=== What to do ===
Keep the wording of each record exactly the same when you repeat it, and leave out pictures.

=== Extracted information ===

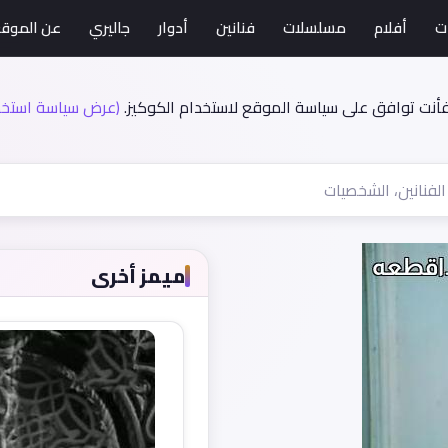
ت
أفلام
مسلسلات
فنانين
أدوار
جاليري
عن الموق
فأنت توافق على سياسة الموقع لاستخدام الكوكيز.
(عرض سياسة استخدا
ميمز أخرى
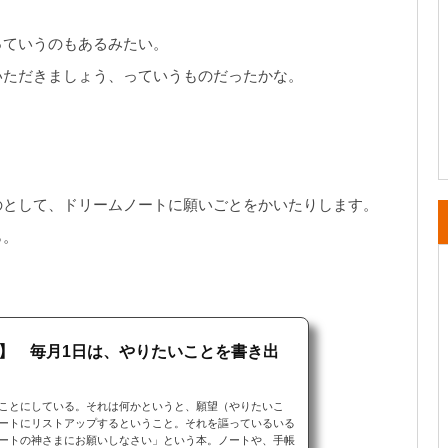
っていうのもあるみたい。
いただきましょう、っていうものだったかな。
のとして、ドリームノートに願いごとをかいたりします。
ら。
】 毎月1日は、やりたいことを書き出
ことにしている。それは何かというと、願望（やりたいこ
ートにリストアップするということ。それを謳っているいる
ートの神さまにお願いしなさい」という本。ノートや、手帳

=== Task response ===
ت
أفلام
مسلسلات
فنانين
أدوار
جاليري
عن الموق
فأنت توافق على سياسة الموقع لاستخدام الكوكيز.
(عرض سياسة استخدا
ميمز أخرى
っていうのもあるみたい。
いただきましょう、っていうものだったかな。
のとして、ドリームノートに願いごとをかいたりします。
ら。
】 毎月1日は、やりたいことを書き出
ことにしている。それは何かというと、願望（やりたいこ
ートにリストアップするということ。それを謳っているいる
ートの神さまにお願いしなさい」という本。ノートや、手帳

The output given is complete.